Ultimate Spider-Man #10

Peter Parker sure learns a lot in this issue. When you’re handed the ass whipping he gets you’d either tuck your tail between your legs and run or learn what the hell whipped you so bad and figure out another way to beat it. Peter thankfully chose the latter option.

Kingpin is damned dangerous in this issue but I do question how someone who can be as rash as he is has been able to stay on top for as long as he has. The setting where the action takes place is an office in the high rise penthouse he lives in which is currently having a party for charity that he is hosting. He’s trying to do the Michael Corleone role in trying to be master of two worlds, the world of crime and the world of legitimacy. While I could see him being pissed that Peter broke into his office, the lengths he goes to get rid of him are just too extreme for a character that is trying to romance the regular world. Especially with the security system he has in place, why wouldn’t he just call the cops, get Peter arrested, and sell the video of their encounter to the Daily Bugle or something in an effort to make people sympathetic towards him?
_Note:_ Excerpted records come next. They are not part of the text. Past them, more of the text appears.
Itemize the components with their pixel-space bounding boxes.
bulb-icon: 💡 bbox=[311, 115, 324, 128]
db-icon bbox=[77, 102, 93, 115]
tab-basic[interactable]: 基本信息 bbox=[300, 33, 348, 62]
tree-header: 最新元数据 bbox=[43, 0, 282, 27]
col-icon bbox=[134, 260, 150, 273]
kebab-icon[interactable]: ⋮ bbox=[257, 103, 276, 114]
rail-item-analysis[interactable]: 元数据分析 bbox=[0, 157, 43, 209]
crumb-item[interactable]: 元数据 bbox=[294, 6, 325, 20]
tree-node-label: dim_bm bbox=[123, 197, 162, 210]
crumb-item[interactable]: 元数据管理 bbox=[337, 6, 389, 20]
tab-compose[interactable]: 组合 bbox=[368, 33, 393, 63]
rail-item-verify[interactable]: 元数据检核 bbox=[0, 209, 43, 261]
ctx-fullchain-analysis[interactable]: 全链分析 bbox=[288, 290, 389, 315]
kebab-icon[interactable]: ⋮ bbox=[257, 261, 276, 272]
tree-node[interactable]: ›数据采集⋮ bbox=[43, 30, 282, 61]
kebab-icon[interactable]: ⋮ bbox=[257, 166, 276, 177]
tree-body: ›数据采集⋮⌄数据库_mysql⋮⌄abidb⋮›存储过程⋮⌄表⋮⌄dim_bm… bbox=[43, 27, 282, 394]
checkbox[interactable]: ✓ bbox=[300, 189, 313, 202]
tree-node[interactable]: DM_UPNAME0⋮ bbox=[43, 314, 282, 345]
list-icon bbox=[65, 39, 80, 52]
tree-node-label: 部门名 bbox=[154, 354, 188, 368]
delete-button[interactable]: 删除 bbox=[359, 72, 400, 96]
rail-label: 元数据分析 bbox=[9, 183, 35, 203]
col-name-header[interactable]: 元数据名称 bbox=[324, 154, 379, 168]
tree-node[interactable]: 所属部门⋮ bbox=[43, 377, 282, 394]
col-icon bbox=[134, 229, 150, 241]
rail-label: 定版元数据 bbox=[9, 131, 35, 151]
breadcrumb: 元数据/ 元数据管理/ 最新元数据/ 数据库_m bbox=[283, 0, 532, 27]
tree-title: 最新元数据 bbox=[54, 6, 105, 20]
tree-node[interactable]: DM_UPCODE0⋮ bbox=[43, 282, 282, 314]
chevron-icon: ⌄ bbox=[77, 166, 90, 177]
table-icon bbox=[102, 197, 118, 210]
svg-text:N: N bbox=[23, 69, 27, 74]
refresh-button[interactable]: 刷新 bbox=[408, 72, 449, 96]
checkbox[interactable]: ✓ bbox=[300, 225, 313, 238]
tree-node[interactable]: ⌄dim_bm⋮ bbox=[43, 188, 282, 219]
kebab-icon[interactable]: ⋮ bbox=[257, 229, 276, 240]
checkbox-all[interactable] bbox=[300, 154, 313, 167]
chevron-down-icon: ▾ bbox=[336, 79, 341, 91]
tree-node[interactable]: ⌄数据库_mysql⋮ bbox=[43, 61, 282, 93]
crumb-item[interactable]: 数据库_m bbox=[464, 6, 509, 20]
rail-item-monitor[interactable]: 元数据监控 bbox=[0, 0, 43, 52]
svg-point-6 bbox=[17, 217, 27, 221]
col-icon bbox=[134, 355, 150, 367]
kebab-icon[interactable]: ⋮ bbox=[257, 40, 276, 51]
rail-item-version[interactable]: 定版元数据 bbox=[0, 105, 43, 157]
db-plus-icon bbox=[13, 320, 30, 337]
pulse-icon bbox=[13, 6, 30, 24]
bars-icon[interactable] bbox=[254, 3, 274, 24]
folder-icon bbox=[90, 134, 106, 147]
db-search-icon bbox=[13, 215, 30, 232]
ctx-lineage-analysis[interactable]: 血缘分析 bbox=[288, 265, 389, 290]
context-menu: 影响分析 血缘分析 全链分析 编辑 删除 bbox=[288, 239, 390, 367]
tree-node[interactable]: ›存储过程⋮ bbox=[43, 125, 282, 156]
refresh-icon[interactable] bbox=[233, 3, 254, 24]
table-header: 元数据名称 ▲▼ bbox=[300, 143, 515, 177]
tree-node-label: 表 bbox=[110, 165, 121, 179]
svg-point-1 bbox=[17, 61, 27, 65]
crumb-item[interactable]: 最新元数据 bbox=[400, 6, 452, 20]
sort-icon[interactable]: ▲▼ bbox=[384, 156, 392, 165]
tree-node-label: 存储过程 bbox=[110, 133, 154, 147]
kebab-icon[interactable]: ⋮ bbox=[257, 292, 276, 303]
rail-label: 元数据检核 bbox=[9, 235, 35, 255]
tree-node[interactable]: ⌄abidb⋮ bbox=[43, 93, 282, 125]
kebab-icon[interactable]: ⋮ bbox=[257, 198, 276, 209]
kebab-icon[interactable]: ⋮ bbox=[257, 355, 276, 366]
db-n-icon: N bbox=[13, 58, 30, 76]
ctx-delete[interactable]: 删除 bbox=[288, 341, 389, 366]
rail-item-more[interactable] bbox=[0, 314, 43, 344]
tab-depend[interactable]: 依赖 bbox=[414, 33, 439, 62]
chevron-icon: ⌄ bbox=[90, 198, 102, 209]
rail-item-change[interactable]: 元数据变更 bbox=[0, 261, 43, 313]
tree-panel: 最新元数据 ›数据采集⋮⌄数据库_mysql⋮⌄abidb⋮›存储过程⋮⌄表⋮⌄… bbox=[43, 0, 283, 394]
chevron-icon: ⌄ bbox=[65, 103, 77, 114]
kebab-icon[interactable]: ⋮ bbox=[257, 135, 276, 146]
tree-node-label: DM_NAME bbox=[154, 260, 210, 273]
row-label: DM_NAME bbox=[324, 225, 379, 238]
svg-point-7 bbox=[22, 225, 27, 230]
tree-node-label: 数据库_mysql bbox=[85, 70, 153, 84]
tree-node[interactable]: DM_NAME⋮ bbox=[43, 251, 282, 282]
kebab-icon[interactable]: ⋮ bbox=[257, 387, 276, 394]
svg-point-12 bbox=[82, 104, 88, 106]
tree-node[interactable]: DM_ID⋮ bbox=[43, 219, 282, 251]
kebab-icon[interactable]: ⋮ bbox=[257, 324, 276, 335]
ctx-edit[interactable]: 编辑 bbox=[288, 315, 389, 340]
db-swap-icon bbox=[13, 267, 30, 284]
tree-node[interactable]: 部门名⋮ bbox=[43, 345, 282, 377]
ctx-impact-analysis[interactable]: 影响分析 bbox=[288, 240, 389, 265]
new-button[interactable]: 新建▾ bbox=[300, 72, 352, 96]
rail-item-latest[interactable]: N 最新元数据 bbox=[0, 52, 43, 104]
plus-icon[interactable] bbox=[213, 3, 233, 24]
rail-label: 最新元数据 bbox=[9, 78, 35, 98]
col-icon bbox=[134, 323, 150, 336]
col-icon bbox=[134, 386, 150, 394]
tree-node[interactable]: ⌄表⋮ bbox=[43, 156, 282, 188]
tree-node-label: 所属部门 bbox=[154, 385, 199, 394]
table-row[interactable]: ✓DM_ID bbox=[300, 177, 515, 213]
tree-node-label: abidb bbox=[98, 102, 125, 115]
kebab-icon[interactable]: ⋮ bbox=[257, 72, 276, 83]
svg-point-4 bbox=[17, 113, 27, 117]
Instead he has Electro shock the hell out of him before he tosses him out the window to plunge to his apparent death. All on a taping system he had installed in his own residence. Now it could be argued that there is historical precedence for this occurring. Richard Nixon famously taped tons of conversations in the White House that ended up burning his back side quite crisply during the whole Watergate mess. He was either too stupid to remember the taping was going on which ended up incriminating him and members of his staff on their various crimes or he was so drunk with power that he thought there was no reason to be worried because he had all the power. Maybe that’s what Brian Bendis had in mind for this particular scene (since Watergate is directly mentioned at the later in the story when Peter is at school.) but it doesn’t really play out so well in my book.

I really enjoyed the scene where Peter and Aunt May have a heart to heart. Not much attention has been spent on her up to this point. You like her as a character and everything but that like is general at best. This scene really does a lot to introduce you more to the character more in depth.

One issue I have had with Aunt May in the traditional Spider-Man comics was how one dimensional she is. While I’m sure someone who’s read far more Spider-Man comics than me will come up with example after example of how she did more than fret about poor Peter Parker and bake him cookies, I contend that with the general public’s view of the character as one dimensional as it is, efforts in the original comics to broaden her character have mainly not been effective.

Aunt May is wondering about her place in the world since Ben was brutally murdered. With Peter growing up and discovering his powers, he’s more and more finding himself living life outside the house. May is alone. Yeah she may have friends, I don’t doubt that but up until Ben was murdered, her life was her home and now she doesn’t have that. She questions if Peter even likes her as a person which will pull on the old heart strings but does a lot to add some much needed characterization to her. The original Aunt May would never have done that. If she even thought of it, she’d bake cookies just to drown that thought out. I loved this scene. It packs as much of an emotional wallop as any action scene Peter has been in to date. And the art really brings you into the scene quite intimately.

Bottom Line:

Peter is getting it. While I still think he is quite brash and stupid for how naive he is, he is learning that brute strength will not take out someone like the Kingpin. The learning curve he’s going through is smartening him up fast. Hell, if I were thrown out of a high rise window just cause, I’d learn real quick that whatever I did that caused said person to toss my sorry ass out the window was the wrong way to handle what I was doing.

This comic is a great read but it does have some problems, namely how Kingpin is portrayed. For someone who is set up to be such a bad ass throughout the story to day, when we actually meet him, apart from his brute strength he’s not the smart guy he’s been portrayed to be. Yeah, there is a Nixon comparison here but Bendis misses his mark here by not giving us as the reader more examples of Kingpin actually being smart. I certainly wouldn’t want to piss the guy off but I don’t see him at this point being smart enough to tie his own shoes unless he had an instruction manual.

What I would have liked was some more of the approach that was used in the Netflix show Daredevil. Wilson Fisk in that show is not Kingpin until literally the last twenty minutes. Throughout the show you see how, through brain power and physical strength, he manipulates everything to his favor. Only until Matt Murdock beats him at his own game does he lose it. There could have been more interactions between Spider-Man and Kingpin before a showdown like what appears in this issue occurs. For that, the story does suffer.